Beim Liga-Debüt zeigte sich Harry Kane auf Anhieb von seiner besten Seite, führte den FC Bayern gegen Werder Bremen zum deutlichen 4:0-Auftakterfolg und konnte sich selbst einmal in die Torschützenliste eintragen.
FC Bayern: Diesen Regelbruch erlaubte sich Kane beim Debüt
Regelbruch bei Kanes Bayern-Debüt
Dabei ging fast unter, dass sich der 30-Jährige streng genommen einen kleinen Regelverstoß erlaubte. An seiner linken Hand trug Kane seinen abgeklebten Ehering - das ist laut Regelwerk in der Bundesliga normalerweise verboten.
Wie Ex-Schiedsrichter Thorsten Kinhöfer erklärte, hätte dies von den Unparteiischen um Felix Zwayer bemerkt werden müssen. „Laut Regel 4 der Bundesliga-Spielordnung ist das Tragen von Schmuck – sei es eine Halskette, ein Armband, Ohrringe oder eben ein Ehering – verboten.
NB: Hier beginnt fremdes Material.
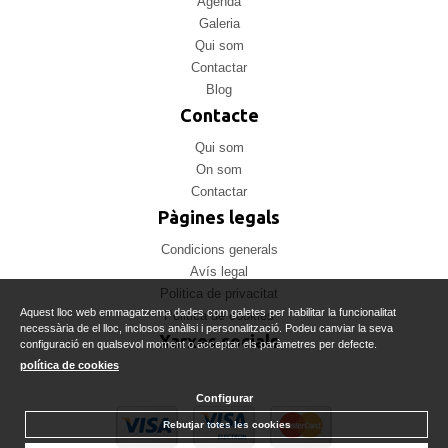
Agenda
Galeria
Qui som
Contactar
Blog
Contacte
Qui som
On som
Contactar
Pàgines legals
Condicions generals
Avís legal
Politica de privacitat
Aquest lloc web emmagatzema dades com galetes per habilitar la funcionalitat
Politica de cookies
necessària de el lloc, inclosos anàlisi i personalització. Podeu canviar la seva
Xarxes socials
configuració en qualsevol moment o acceptar els paràmetres per defecte.
política de cookies
Configurar
Rebutjar totes les cookies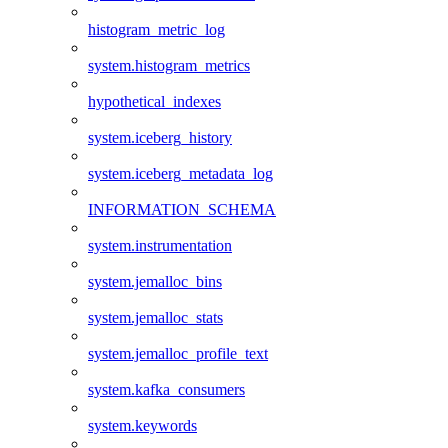
histogram_metric_log
system.histogram_metrics
hypothetical_indexes
system.iceberg_history
system.iceberg_metadata_log
INFORMATION_SCHEMA
system.instrumentation
system.jemalloc_bins
system.jemalloc_stats
system.jemalloc_profile_text
system.kafka_consumers
system.keywords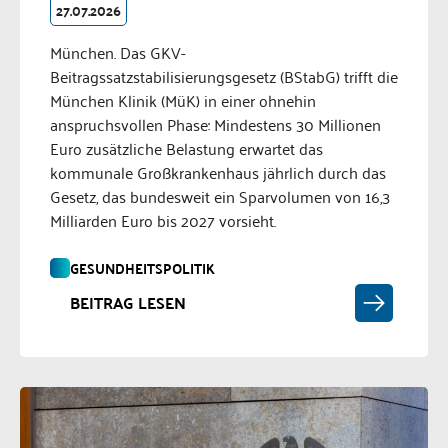
27.07.2026
München. Das GKV-
Beitragssatzstabilisierungsgesetz (BStabG) trifft die
München Klinik (MüK) in einer ohnehin
anspruchsvollen Phase: Mindestens 30 Millionen
Euro zusätzliche Belastung erwartet das
kommunale Großkrankenhaus jährlich durch das
Gesetz, das bundesweit ein Sparvolumen von 16,3
Milliarden Euro bis 2027 vorsieht.
GESUNDHEITSPOLITIK
BEITRAG LESEN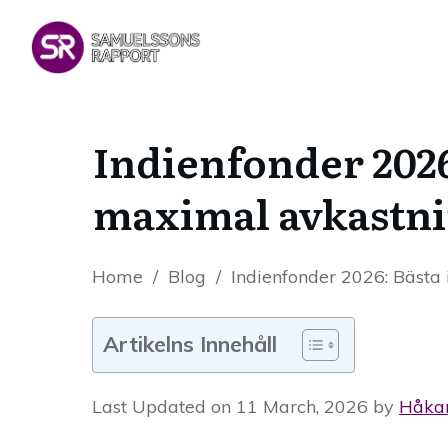
Indienfonder 2026
maximal avkastn
Home
/
Blog
/
Indienfonder 2026: Bästa
Artikelns Innehåll
Last Updated on 11 March, 2026 by
Håka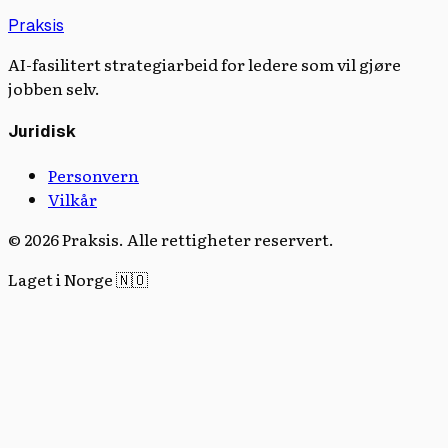
Praksis
AI-fasilitert strategiarbeid for ledere som vil gjøre
jobben selv.
Juridisk
Personvern
Vilkår
© 2026 Praksis. Alle rettigheter reservert.
Laget i Norge 🇳🇴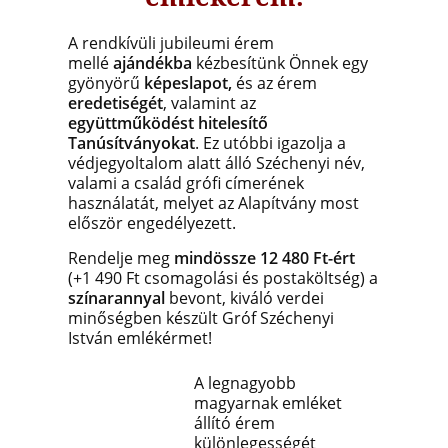
A rendkívüli jubileumi érem
mellé
ajándékba
kézbesítünk Önnek egy
gyönyörű
képeslapot,
és az érem
eredetiségét
, valamint az
együttműködést hitelesítő
Tanúsítványokat
. Ez utóbbi igazolja a
védjegyoltalom alatt álló Széchenyi név,
valami a család grófi címerének
használatát, melyet az Alapítvány most
először engedélyezett.
Rendelje meg
mindössze 12 480 Ft-ért
(+1 490 Ft csomagolási és postaköltség) a
színarannyal
bevont, kiváló verdei
minőségben készült Gróf Széchenyi
István emlékérmet!
A
legnagyobb
magyarnak emléket
állító érem
különlegességét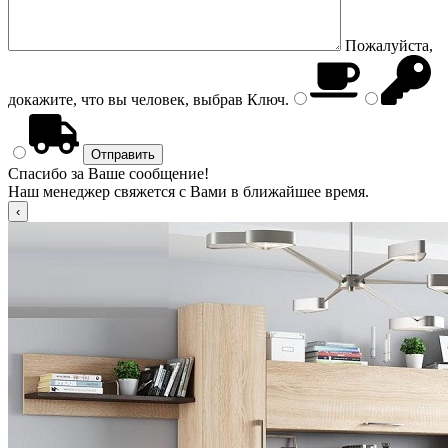
Пожалуйста,
докажите, что вы человек, выбрав
Ключ
.
Спасибо за Ваше сообщение!
Наш менеджер свяжется с Вами в ближайшее время.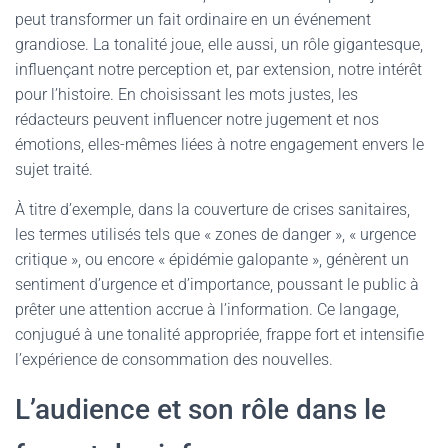
peut transformer un fait ordinaire en un événement
grandiose. La tonalité joue, elle aussi, un rôle gigantesque,
influençant notre perception et, par extension, notre intérêt
pour l’histoire. En choisissant les mots justes, les
rédacteurs peuvent influencer notre jugement et nos
émotions, elles-mêmes liées à notre engagement envers le
sujet traité.
À titre d’exemple, dans la couverture de crises sanitaires,
les termes utilisés tels que « zones de danger », « urgence
critique », ou encore « épidémie galopante », génèrent un
sentiment d’urgence et d’importance, poussant le public à
prêter une attention accrue à l’information. Ce langage,
conjugué à une tonalité appropriée, frappe fort et intensifie
l’expérience de consommation des nouvelles.
L’audience et son rôle dans le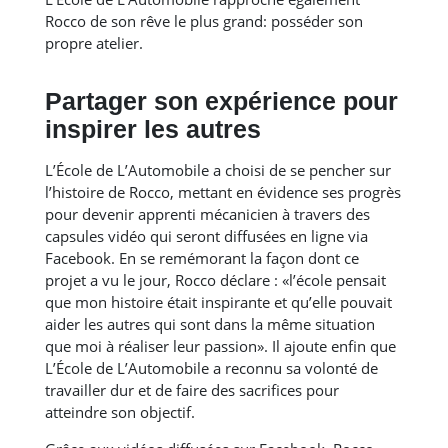
Rocco de son rêve le plus grand: posséder son
propre atelier.
Partager son expérience pour
inspirer les autres
L’École de L’Automobile a choisi de se pencher sur
l’histoire de Rocco, mettant en évidence ses progrès
pour devenir apprenti mécanicien à travers des
capsules vidéo qui seront diffusées en ligne via
Facebook. En se remémorant la façon dont ce
projet a vu le jour, Rocco déclare : «l’école pensait
que mon histoire était inspirante et qu’elle pouvait
aider les autres qui sont dans la même situation
que moi à réaliser leur passion». Il ajoute enfin que
L’École de L’Automobile a reconnu sa volonté de
travailler dur et de faire des sacrifices pour
atteindre son objectif.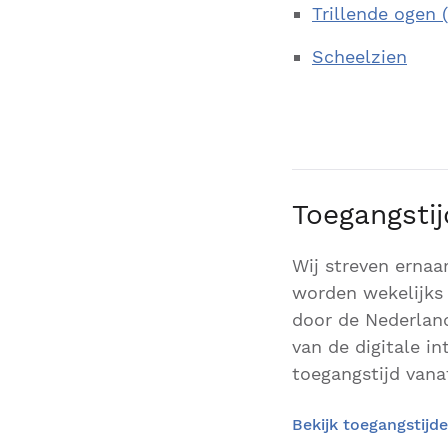
Trillende ogen 
Scheelzien
Toegangsti
Wij streven ernaa
worden wekelijks 
door de Nederland
van de digitale i
toegangstijd vanaf
Bekijk toegangstijd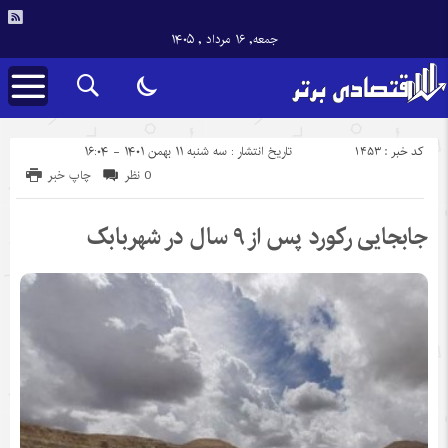
جمعه, ۱۶ مرداد , ۱۴۰۵
کد خبر : 1453
تاریخ انتشار : سه شنبه ۱۱ بهمن ۱۴۰۱ - ۱۶:۰۴
0 نظر
چاپ خبر
جابجایی رکورد پس از ۹ سال در شهربابک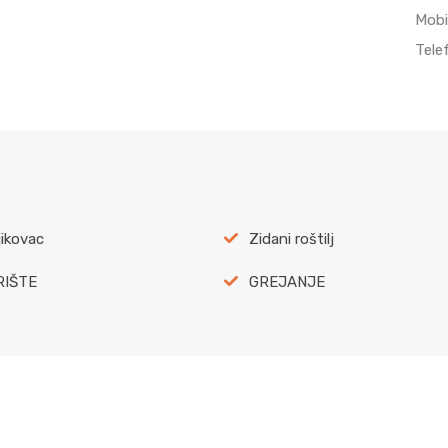
Mobi
Tele
jikovac
Zidani roštilj
RIŠTE
GREJANJE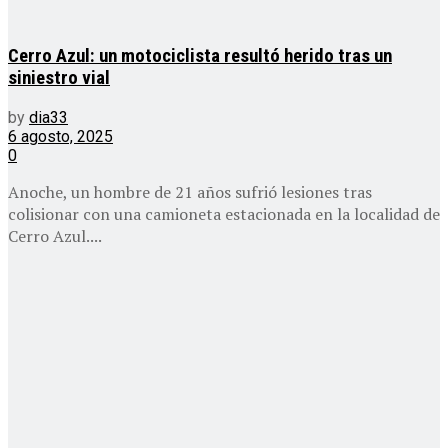
Cerro Azul: un motociclista resultó herido tras un
siniestro vial
by
dia33
6 agosto, 2025
0
Anoche, un hombre de 21 años sufrió lesiones tras
colisionar con una camioneta estacionada en la localidad de
Cerro Azul....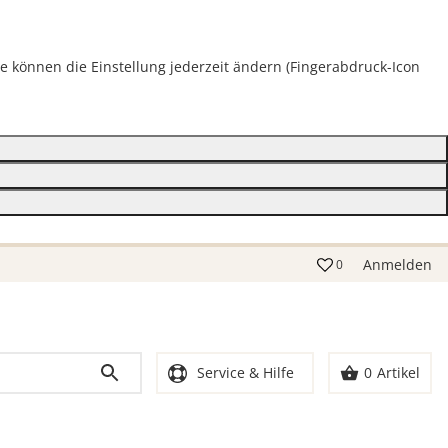
ie können die Einstellung jederzeit ändern (Fingerabdruck-Icon
Anmelden
0
Service & Hilfe
0
Artikel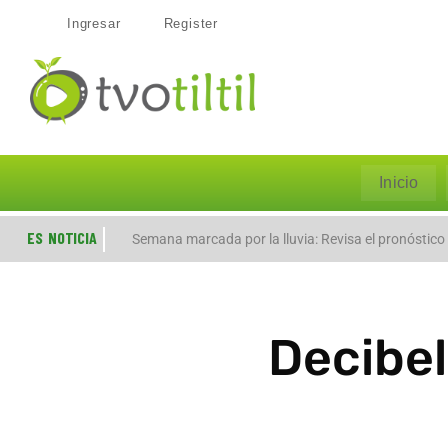
Ingresar
Register
Inicio
ES NOTICIA
Evacúan preventivamente a familias por aumento de
Semana marcada por la lluvia: Revisa el pronóstico
Decibel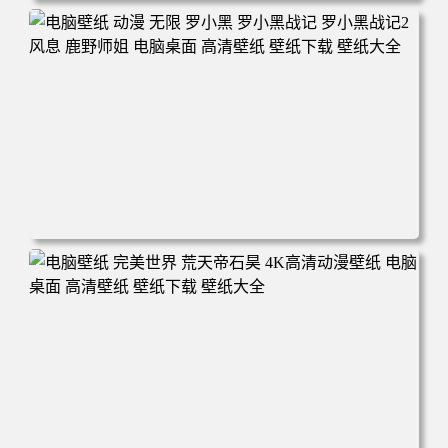
电脑壁纸 柯南和小兰背靠背 夕阳 日落 4K动漫壁纸 电脑桌
面 高清壁纸 壁纸下载 壁纸大全
电脑壁纸 动漫 无限 罗小黑 罗小黑战记 罗小黑战记2 风息
鹿野师姐 电脑桌面 高清壁纸 壁纸下载 壁纸大全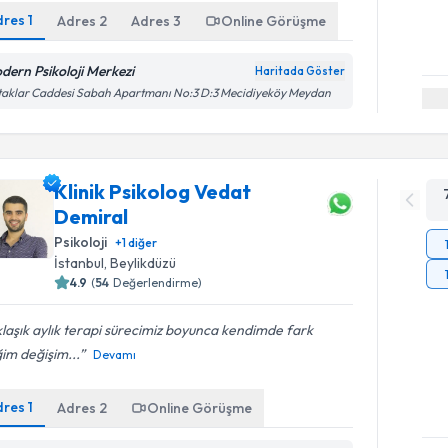
dres
1
Adres
2
Adres
3
Online Görüşme
dern Psikoloji Merkezi
Haritada Göster
aklar Caddesi Sabah Apartmanı No:3 D:3 Mecidiyeköy Meydan
Klinik Psikolog Vedat
Demiral
Psikoloji
+
1
diğer
İstanbul
, Beylikdüzü
4.9
(
54
Değerlendirme)
laşık aylık terapi sürecimiz boyunca kendimde fark
ğim değişim...
Devamı
dres
1
Adres
2
Online Görüşme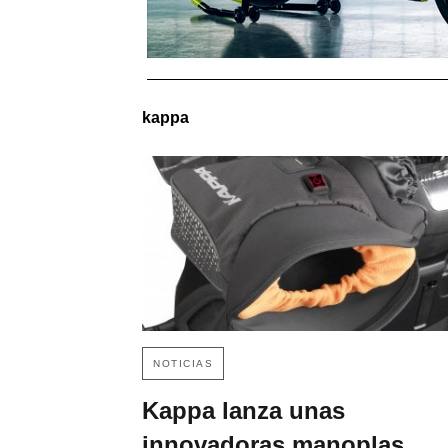
kappa
NOTICIAS
Kappa lanza unas
innovadoras manoplas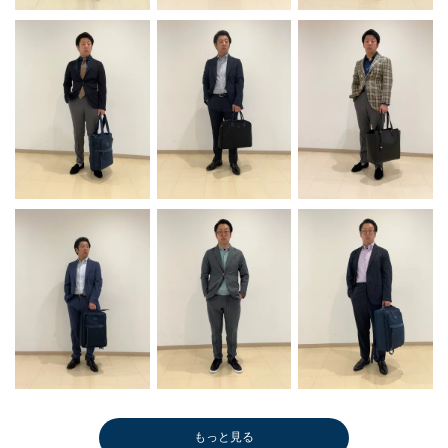
もっと見る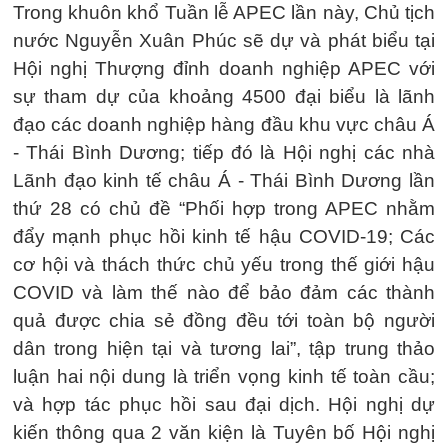
Trong khuôn khổ Tuần lễ APEC lần này, Chủ tịch
nước Nguyễn Xuân Phúc sẽ dự và phát biểu tại
Hội nghị Thượng đỉnh doanh nghiệp APEC với
sự tham dự của khoảng 4500 đại biểu là lãnh
đạo các doanh nghiệp hàng đầu khu vực châu Á
- Thái Bình Dương; tiếp đó là Hội nghị các nhà
Lãnh đạo kinh tế châu Á - Thái Bình Dương lần
thứ 28 có chủ đề “Phối hợp trong APEC nhằm
đẩy mạnh phục hồi kinh tế hậu COVID-19; Các
cơ hội và thách thức chủ yếu trong thế giới hậu
COVID và làm thế nào để bảo đảm các thành
quả được chia sẻ đồng đều tới toàn bộ người
dân trong hiện tại và tương lai”, tập trung thảo
luận hai nội dung là triển vọng kinh tế toàn cầu;
và hợp tác phục hồi sau đại dịch. Hội nghị dự
kiến thông qua 2 văn kiện là Tuyên bố Hội nghị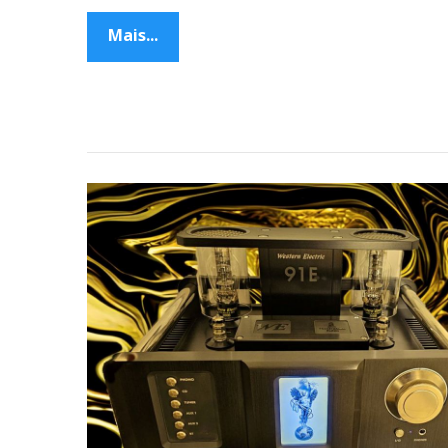
Mais...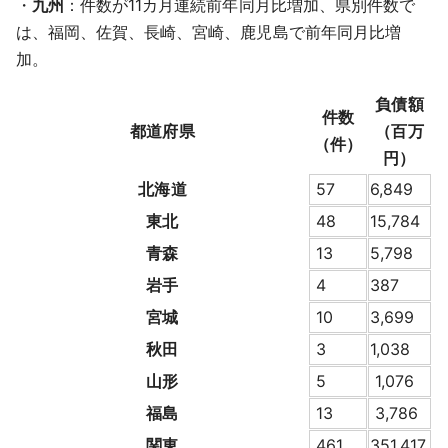
・
九州
：件数が11カ月連続前年同月比増加、県別件数で
は、福岡、佐賀、長崎、宮崎、鹿児島で前年同月比増
加。
負債額
件数
都道府県
（百万
（件）
円）
北海道
57
6,849
東北
48
15,784
青森
13
5,798
岩手
4
387
宮城
10
3,699
秋田
3
1,038
山形
5
1,076
福島
13
3,786
関東
461
351,417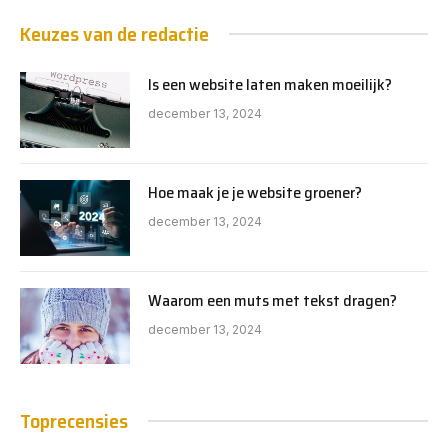
Keuzes van de redactie
Is een website laten maken moeilijk?
december 13, 2024
Hoe maak je je website groener?
december 13, 2024
Waarom een muts met tekst dragen?
december 13, 2024
Toprecensies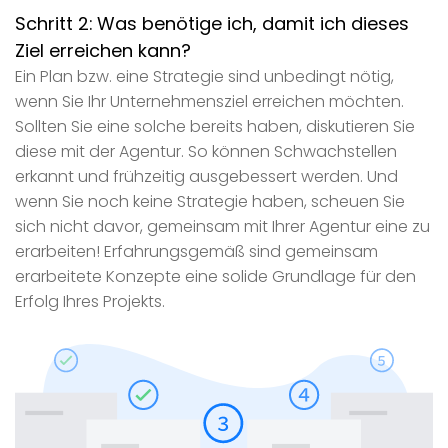
Schritt 2:
Was benötige ich, damit ich dieses
Ziel erreichen kann?
Ein Plan bzw. eine Strategie sind unbedingt nötig,
wenn Sie Ihr Unternehmensziel erreichen möchten.
Sollten Sie eine solche bereits haben, diskutieren Sie
diese mit der Agentur. So können Schwachstellen
erkannt und frühzeitig ausgebessert werden. Und
wenn Sie noch keine Strategie haben, scheuen Sie
sich nicht davor, gemeinsam mit Ihrer Agentur eine zu
erarbeiten! Erfahrungsgemäß sind gemeinsam
erarbeitete Konzepte eine solide Grundlage für den
Erfolg Ihres Projekts.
Das gilt auch, wenn der Schmuck mit Tape zugeklebt ist“, wird der 55-Jährige von Bild zitiert.
„Eigentlich fällt ein Verstoß gegen die Regel dem Schiedsrichtergespann auf, da vor Spielbeginn in den Katakomben und vor Einwechslungen Checks auf verbotene Ausrüstungsgegenstände gemacht werden“, fügte Kinhöfer hinzu.
Dieses Jubel-Ritual hat Kane
Das war bei Kanes Debüt offensichtlich nicht der Fall. Stattdessen führte der Bayern-Neuzugang eine persönliche Tradition fort, die bereits aus seiner Zeit in England bekannt ist.
„Offiziell ist das Tragen von Ringen in England auch verboten. Wenn diese abgeklebt sind, lassen die Schiedsrichter in der Premier League es aber offenbar zu“, betonte Tottenham-Reporter Vivek Chaudhary von der Daily Mail. Denn auch bei den Spurs spielte Kane regelmäßig mit einem getapten Ring.
Der Grund: Nach erzielten Treffern küsst der Stürmer oftmals seinen Ehering, widmet die Momente seiner Frau Katie Goodland - darauf wird Kane möglicherweise aber demnächst verzichten müssen.